Earlier in the season, OU blew all of an 18-point lead halftime lead but came back to beat West Virginia 75-71. Same script Saturday.
After Iowa State took that 47-46 lead, OU scored on eight of its next nine possessions. And the Sooners did it with more effort than flair. During the spree, OU made just five of 12 shots and just three of six foul shots.
So from where did the points come? Extra shots. The Sooners had six offensive rebounds in those nine possessions, which consumed 6:22 of game clock. In the rest of the game’s 33½ minutes, OU had just seven offensive rebounds.
The go-ahead basket came on a putback, by point guard Austin Reaves off his own aggressive drive. Elijah Harkless got an offensive rebound that set up a Reaves foul shot. Kur Kuath dunked home a Harkless miss. The clincher seemed to be Umoja Gibson’s 3-point shot after Kuath first tipped the rebound, saving possession after Harkless’ missed 3-point shot, then ran down Reaves’ missed long ball. That made it 60-50, and for good measure, Harkless and Gibson teamed to save the ball after Harmon’s missed 3-pointer, setting up another Reaves foul shot.
Offensive rebounds snuff the life out of opponents, and Iowa State was done, down 61-50 with 4:38 to go.
“It was a good response, in terms of losing a lead and widening it right back out,” Kruger said. “Guys maintained their poise. We didn’t play with poise to lose the lead.
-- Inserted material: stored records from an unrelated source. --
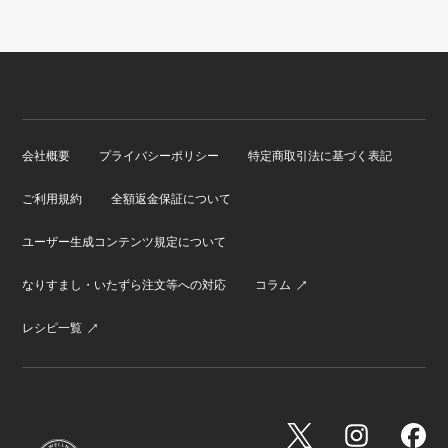
会社概要
プライバシーポリシー
特定商取引法に基づく表記
ご利用規約
全額返金保証について
ユーザー生成コンテンツ規定について
なりすまし・いたずら注文等への対応
コラム
レシピ一覧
We were careless with the ball, but when they did take the lead, I thought the guys handled it extremely well.”
Kuath in particular seemed to spark the Sooners. He played only 17 minutes, but OU outscored ISU by 11 during that stretch. Kuath, a 6-foot-11 center who has lost his starting job as Kruger transitioned to a smaller lineup, played solid defense against ISU’s Solomon Young and was instrumental in the offensive-rebounding frenzy.
The Sooners were sharp only in those first 12 minutes. They made 10 of their first 17 shots. They made just 12 of 38 the rest of the game. Meanwhile, Iowa State, which missed 11 of its first 15 shots, made 17 of its next 36 to get back in the game.
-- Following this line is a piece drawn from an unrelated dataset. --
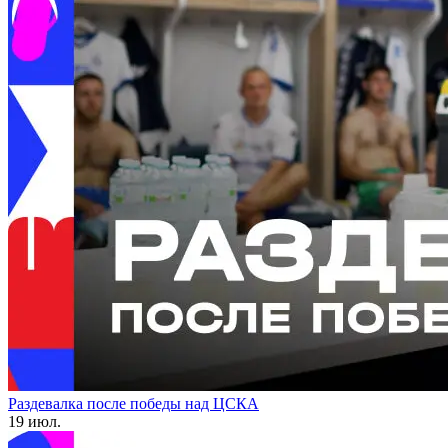
Раздевалка после победы над ЦСКА
19 июл.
The Cyclones have an historically bad record – at 0-13 in the conference, they could become just the fourth team to go winless in Big 12 play. But Iowa State was at full strength Saturday, and when not dealing with COVID-19 issues, the ‘Clones have been competitive. They played tight the entire games at OU and TCU, were beaten by West Virginia by margins of five and four points, and lost by six at Texas.
“They’ve been that way with pretty much everyone they played, when they’ve been at full strength,” Kruger said. “I thought they were the aggressor, especially in the second half. They’ve been tough.”
OU hadn’t won in Hilton Coliseum in a decade. But when slapped across the face in the second half, the Sooners turned desperate and ended that streak.